According to Synapse, Evolve Bank & Trust, a banking partner, is the issue. Furthermore, Evolve asserts that it is not at fault or involved. Mercury, a different character in the story, claims that Synapse's accusations are baseless.
On Thursday, Synapse's lawyer stated in bankruptcy court that the agreement will not continue, as reported by Jason Mikula of Fintech Business Weekly on LinkedIn. An official from TabaPay verified to TechCrunch on Thursday afternoon that the business had "pulled out." This morning, TabaPay sent a notice terminating the purchase agreement due to noncompliance with the closing terms of the deal.
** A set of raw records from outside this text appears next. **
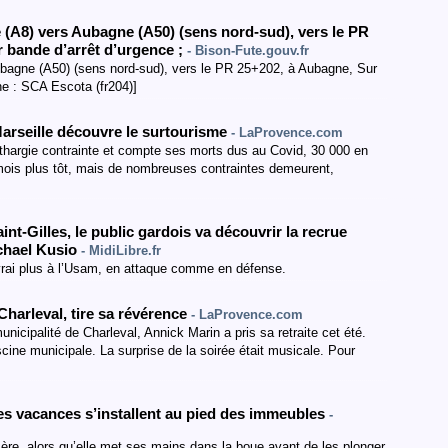
e (A8) vers Aubagne (A50)
(sens nord-sud
)
,
vers le PR
r bande d’arrêt d’urgence
;
- Bison-Fute.gouv.fr
ubagne (A50) (sens nord-sud), vers le PR 25+202, à Aubagne, Sur
ine : SCA Escota (fr204)]
Marseille découvre le surtourisme
- LaProvence.com
éthargie contrainte et compte ses morts dus au Covid, 30 000 en
 mois plus tôt, mais de nombreuses contraintes demeurent,
int-Gilles, le public gardois va découvrir la recrue
ichael Kusio
- MidiLibre.fr
n vrai plus à l’Usam, en attaque comme en défense.
Charleval, tire sa révérence
- LaProvence.com
icipalité de Charleval, Annick Marin a pris sa retraite cet été.
scine municipale. La surprise de la soirée était musicale. Pour
les vacances s’installent au pied des immeubles
-
mère, alors qu’elle met ses mains dans la boue avant de les plonger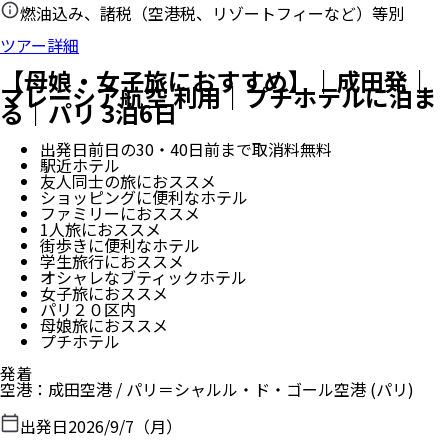
燃油込み、諸税（空港税、リゾートフィーなど）等別
ツアー詳細
【母娘・女子旅におすすめ】｜成田発｜
マレーシア航空 利用｜プチホテルに泊ま
る｜パリ 3泊6日
出発日前日の30・40日前まで取消料無料
駅近ホテル
友人同士の旅におススメ
ショッピングに便利なホテル
ファミリーにおススメ
1人旅におススメ
街歩きに便利なホテル
学生旅行におススメ
オシャレなブティックホテル
女子旅におススメ
パリ２０区内
母娘旅におススメ
プチホテル
発着
空港
：
成田空港
/
パリ＝シャルル・ド・ゴール空港
(パリ)
出発日
2026/9/7（月）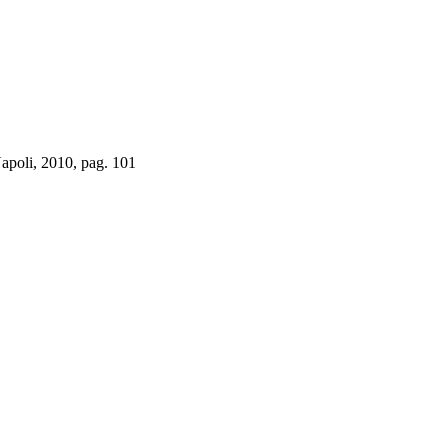
Napoli, 2010, pag. 101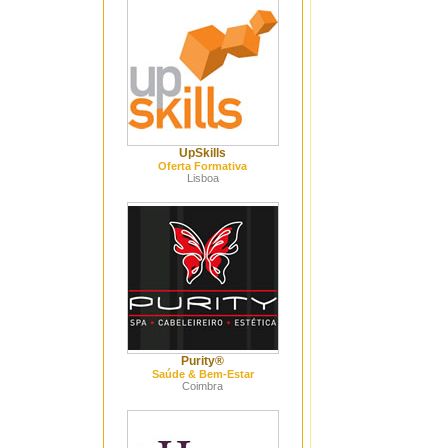
UpSkills
Oferta Formativa
Lisboa
Purity®
Saúde & Bem-Estar
Coimbra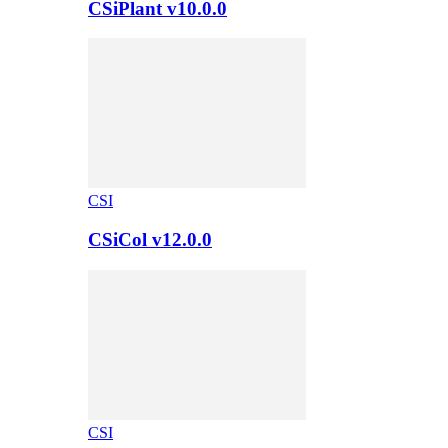
CSiPlant v10.0.0
CSI
CSiCol v12.0.0
CSI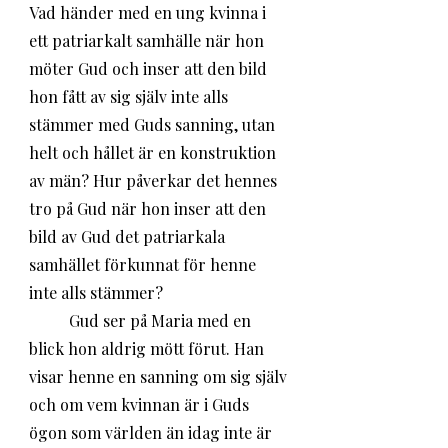
Vad händer med en ung kvinna i 
ett patriarkalt samhälle när hon 
möter Gud och inser att den bild 
hon fått av sig själv inte alls 
stämmer med Guds sanning, utan 
helt och hållet är en konstruktion 
av män? Hur påverkar det hennes 
tro på Gud när hon inser att den 
bild av Gud det patriarkala 
samhället förkunnat för henne 
inte alls stämmer? 
	Gud ser på Maria med en 
blick hon aldrig mött förut. Han 
visar henne en sanning om sig själv 
och om vem kvinnan är i Guds 
ögon som världen än idag inte är 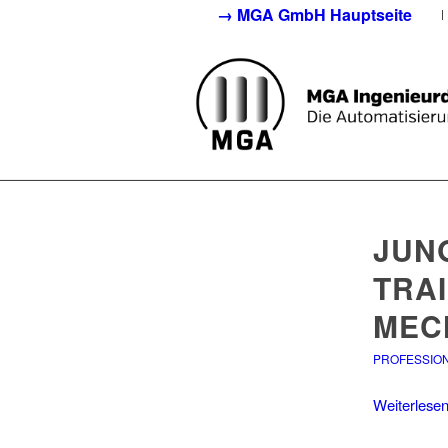
→ MGA GmbH Hauptseite
JUN
TRA
MEC
PROFESSIO
Weiterlese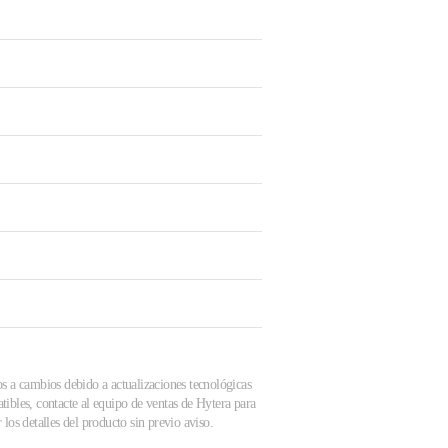
os a cambios debido a actualizaciones tecnológicas
tibles, contacte al equipo de ventas de Hytera para
los detalles del producto sin previo aviso.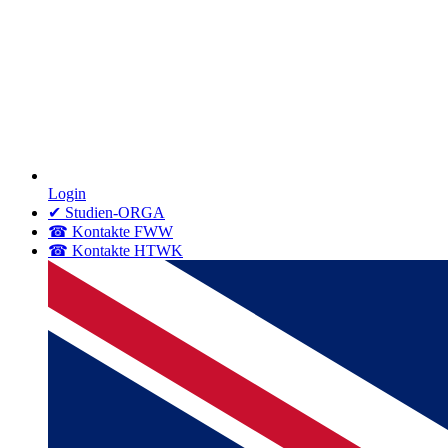
Login
✔ Studien-ORGA
☎ Kontakte FWW
☎ Kontakte HTWK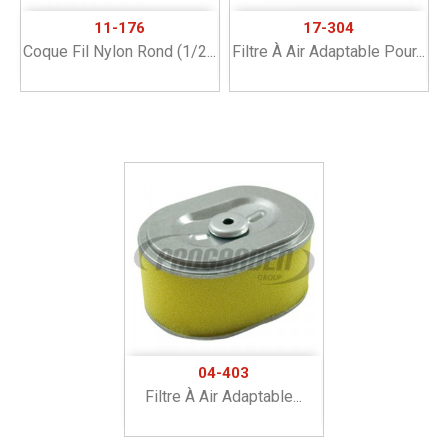
11-176
17-304
Coque Fil Nylon Rond (1/2...
Filtre À Air Adaptable Pour...
04-403
Filtre À Air Adaptable...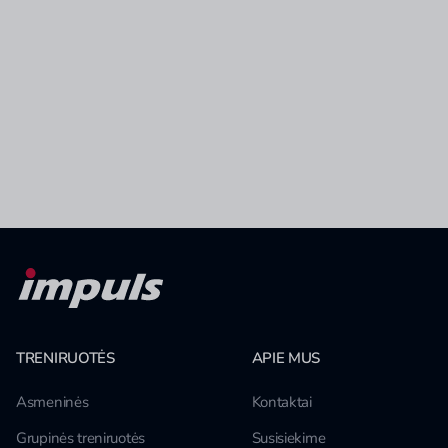
TRENIRUOTĖS
APIE MUS
Asmeninės
Kontaktai
Grupinės treniruotės
Susisiekime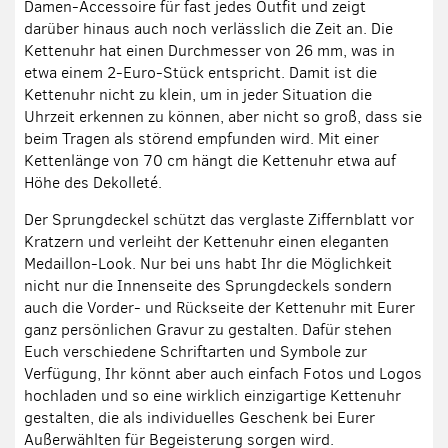
Damen-Accessoire für fast jedes Outfit und zeigt
darüber hinaus auch noch verlässlich die Zeit an. Die
Kettenuhr hat einen Durchmesser von 26 mm, was in
etwa einem 2-Euro-Stück entspricht. Damit ist die
Kettenuhr nicht zu klein, um in jeder Situation die
Uhrzeit erkennen zu können, aber nicht so groß, dass sie
beim Tragen als störend empfunden wird. Mit einer
Kettenlänge von 70 cm hängt die Kettenuhr etwa auf
Höhe des Dekolleté.
Der Sprungdeckel schützt das verglaste Ziffernblatt vor
Kratzern und verleiht der Kettenuhr einen eleganten
Medaillon-Look. Nur bei uns habt Ihr die Möglichkeit
nicht nur die Innenseite des Sprungdeckels sondern
auch die Vorder- und Rückseite der Kettenuhr mit Eurer
ganz persönlichen Gravur zu gestalten. Dafür stehen
Euch verschiedene Schriftarten und Symbole zur
Verfügung, Ihr könnt aber auch einfach Fotos und Logos
hochladen und so eine wirklich einzigartige Kettenuhr
gestalten, die als individuelles Geschenk bei Eurer
Außerwählten für Begeisterung sorgen wird.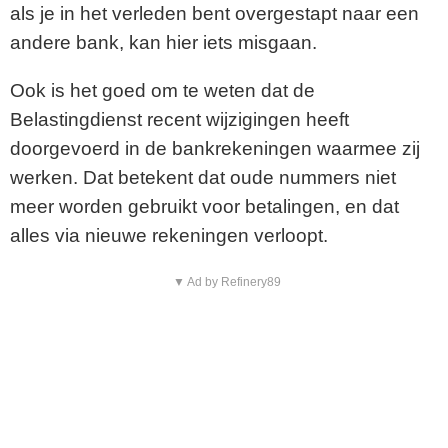
als je in het verleden bent overgestapt naar een
andere bank, kan hier iets misgaan.
Ook is het goed om te weten dat de
Belastingdienst recent wijzigingen heeft
doorgevoerd in de bankrekeningen waarmee zij
werken. Dat betekent dat oude nummers niet
meer worden gebruikt voor betalingen, en dat
alles via nieuwe rekeningen verloopt.
▼ Ad by Refinery89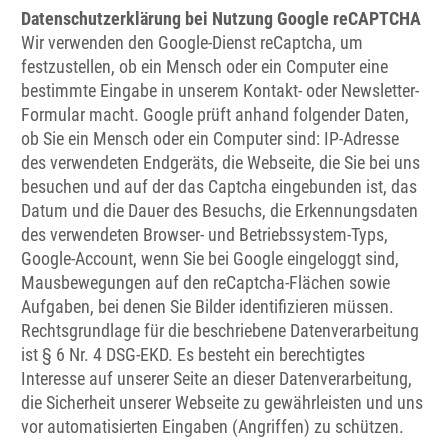
Datenschutzerklärung bei Nutzung Google reCAPTCHA
Wir verwenden den Google-Dienst reCaptcha, um
festzustellen, ob ein Mensch oder ein Computer eine
bestimmte Eingabe in unserem Kontakt- oder Newsletter-
Formular macht. Google prüft anhand folgender Daten,
ob Sie ein Mensch oder ein Computer sind: IP-Adresse
des verwendeten Endgeräts, die Webseite, die Sie bei uns
besuchen und auf der das Captcha eingebunden ist, das
Datum und die Dauer des Besuchs, die Erkennungsdaten
des verwendeten Browser- und Betriebssystem-Typs,
Google-Account, wenn Sie bei Google eingeloggt sind,
Mausbewegungen auf den reCaptcha-Flächen sowie
Aufgaben, bei denen Sie Bilder identifizieren müssen.
Rechtsgrundlage für die beschriebene Datenverarbeitung
ist § 6 Nr. 4 DSG-EKD. Es besteht ein berechtigtes
Interesse auf unserer Seite an dieser Datenverarbeitung,
die Sicherheit unserer Webseite zu gewährleisten und uns
vor automatisierten Eingaben (Angriffen) zu schützen.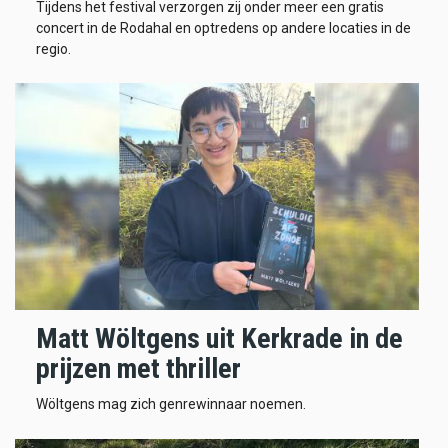
Tijdens het festival verzorgen zij onder meer een gratis
concert in de Rodahal en optredens op andere locaties in de
regio.
Matt Wöltgens uit Kerkrade in de
prijzen met thriller
Wöltgens mag zich genrewinnaar noemen.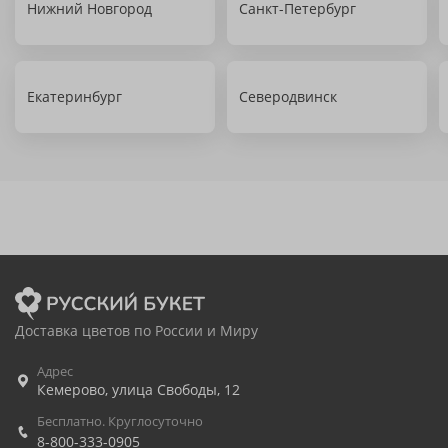
Нижний Новгород
Санкт-Петербург
Екатеринбург
Северодвинск
Доставка цветов по России и Миру
Адрес
Кемерово
,
улица Свободы, 12
Бесплатно. Круглосуточно
8-800-333-0905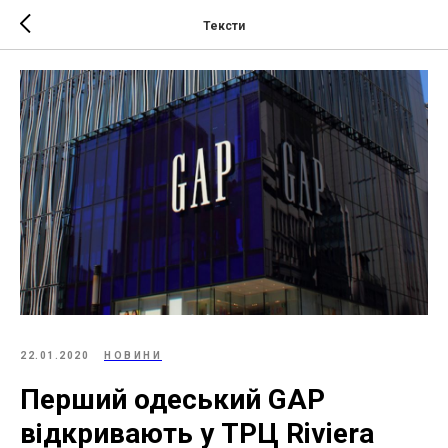
Тексти
22.01.2020
НОВИНИ
Перший одеський GAP
відкривають у ТРЦ Riviera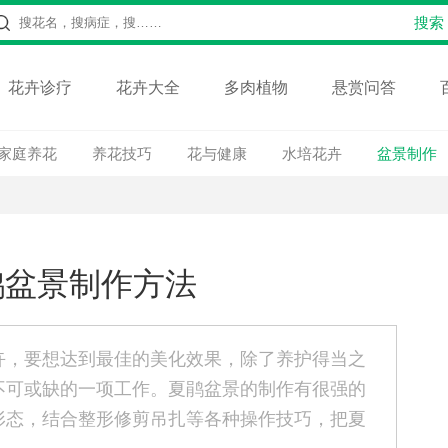
花卉诊疗
花卉大全
多肉植物
悬赏问答
家庭养花
养花技巧
花与健康
水培花卉
盆景制作
鹃盆景制作方法
卉，要想达到最佳的美化效果，除了养护得当之
不可或缺的一项工作。夏鹃盆景的制作有很强的
形态，结合整形修剪吊扎等各种操作技巧，把夏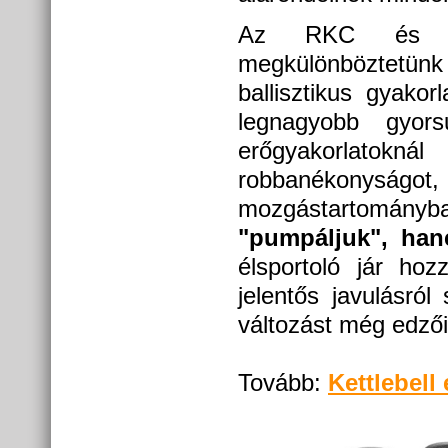
Az RKC és SF
megkülönböztetünk
ballisztikus gyako
legnagyobb gyors
erőgyakorlatokn
robbanékonyságot, m
mozgástartomány
"pumpáljuk", ha
élsportoló jár hoz
jelentős javulásró
változást még edzői
Tovább:
Kettlebell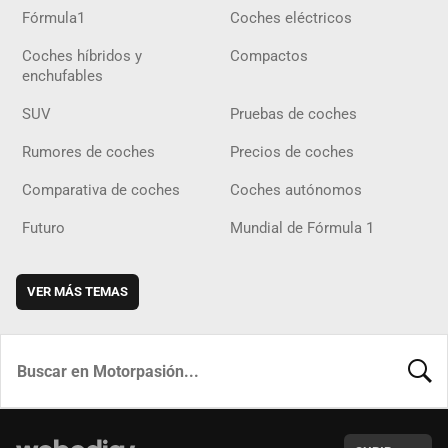
Fórmula1
Coches eléctricos
Coches híbridos y
Compactos
enchufables
SUV
Pruebas de coches
Rumores de coches
Precios de coches
Comparativa de coches
Coches autónomos
Futuro
Mundial de Fórmula 1
VER MÁS TEMAS
BUSCA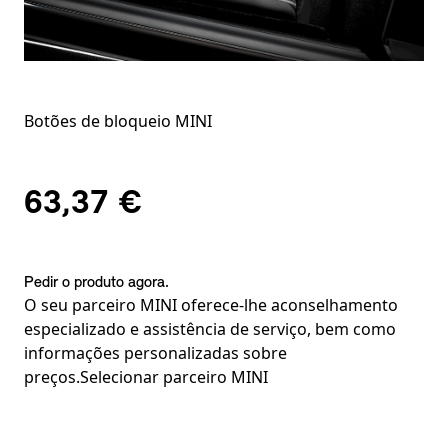
Botões de bloqueio MINI
63,37 €
Pedir o produto agora.
O seu parceiro MINI oferece-lhe aconselhamento
especializado e assistência de serviço, bem como
informações personalizadas sobre
preços.
Selecionar parceiro MINI
Notas de rodapé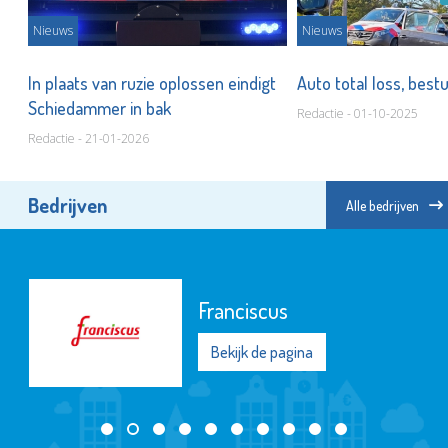
Nieuws
Nieuws
In plaats van ruzie oplossen eindigt
Auto total loss, best
Schiedammer in bak
Redactie - 01-10-2025
Redactie - 21-01-2026
Bedrijven
Alle bedrijven
Franciscus
Bekijk de pagina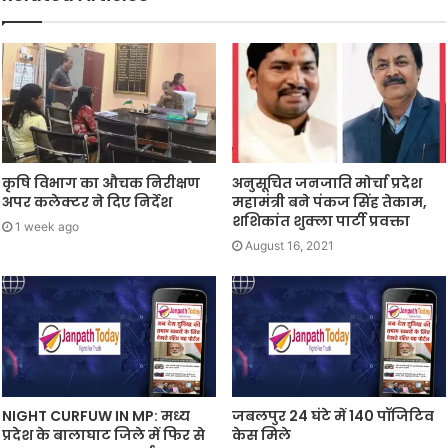
कृषि विभाग का औचक निरीक्षण
अनुसूचित जनजाति मोर्चा प्रदेश
अपर कलेक्टर ने दिए निर्देश
महामंत्री बने पंकज सिंह तेकाम,
शशिकांत शुक्ला पार्टी प्रवक्ता
1 week ago
August 16, 2021
NIGHT CURFUW IN MP: मध्य
जबलपुर 24 घंटे में 140 पॉजिटिव
प्रदेश के बालाघाट जिले में फिर से
केस मिले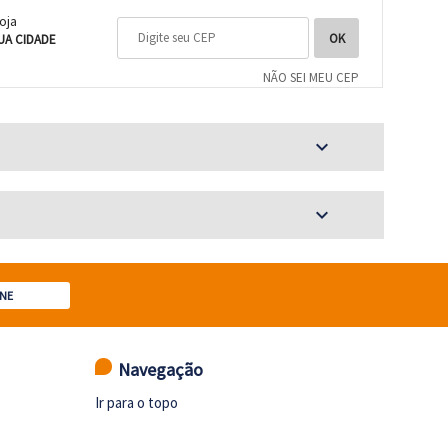
loja
UA CIDADE
NÃO SEI MEU CEP
expand_more
expand_more
NE
Navegação
Ir para o topo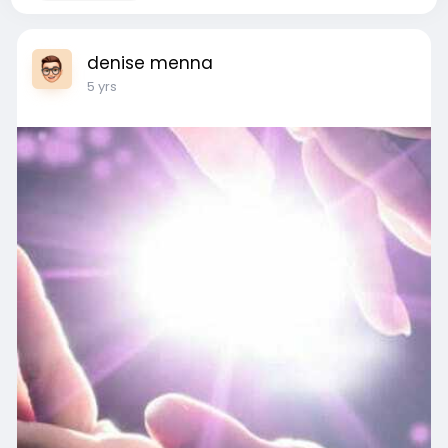
denise menna
5 yrs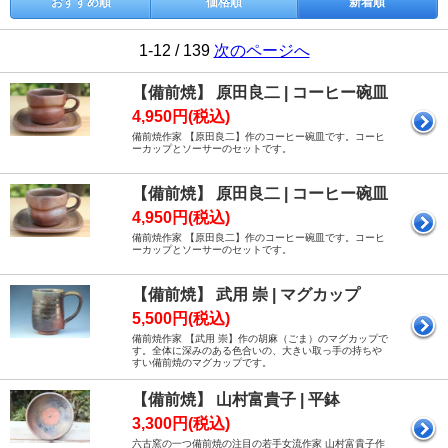
おすすめ順
価格順
新着順
1-12 / 139
次のページへ
【備前焼】 原田良二 | コーヒー碗皿
4,950円(税込)
備前焼作家 【原田良二】作のコーヒー碗皿です。コーヒ
ーカップとソーサーのセットです。
【備前焼】 原田良二 | コーヒー碗皿
4,950円(税込)
備前焼作家 【原田良二】作のコーヒー碗皿です。コーヒ
ーカップとソーサーのセットです。
【備前焼】 武用 崇 | マグカップ
5,500円(税込)
備前焼作家 【武用 崇】作の胡麻（ごま）のマグカップで
す。全体に深みのある色合いの、大きい取っ手の持ちや
すい備前焼のマグカップです。
【備前焼】 山村富貴子 | 平鉢
3,300円(税込)
六古窯の一つ備前焼の注目の若手女流作家 山村富貴子作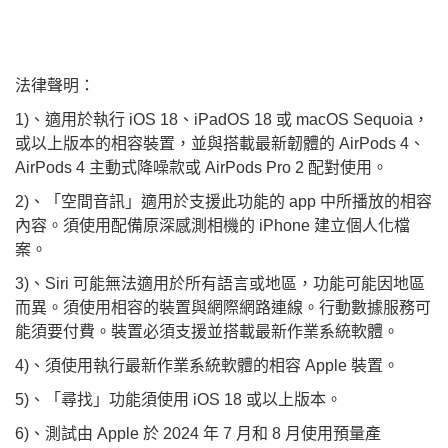
法律聲明：
1)、適用於執行 iOS 18、iPadOS 18 或 macOS Sequoia，
或以上版本的相容裝置，並與搭載最新韌體的 AirPods 4、
AirPods 4 主動式降噪款或 AirPods Pro 2 配對使用。
2)、「空間音訊」適用於支援此功能的 app 中所播放的相容
內容。須使用配備原深感測相機的 iPhone 建立個人化檔
案。
3)、Siri 可能無法適用於所有語言或地區，功能可能因地區
而異。須使用相容的裝置與網際網路連線。行動數據服務可
能須要付費。裝置必須支援並搭載最新作業系統軟體。
4)、須使用執行最新作業系統軟體的相容 Apple 裝置。
5)、「尋找」功能須使用 iOS 18 或以上版本。
6)、測試由 Apple 於 2024 年 7 月和 8 月使用預量產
Sankaet Pathak, co-founder and CEO of Synapse, thinks TabaPay can still be persuaded to stick with the agreement, nevertheless. TabaPay is still interested in completing the deal, but they can't close it because Evolve hasn't fulfilled their closing requirement.
Pathak stated that Evolve Bank & Trust needs to pay its FBO accounts in full, which it has not done yet. A designated account for a beneficiary or third party is known as an FBO account.
An Evolve representative told reporters that the company was not part of the Tabapay transaction and had no remaining requirements to meet. They did, however, have a financial need in their settlement deal with Synapse. Evolve met that requirement.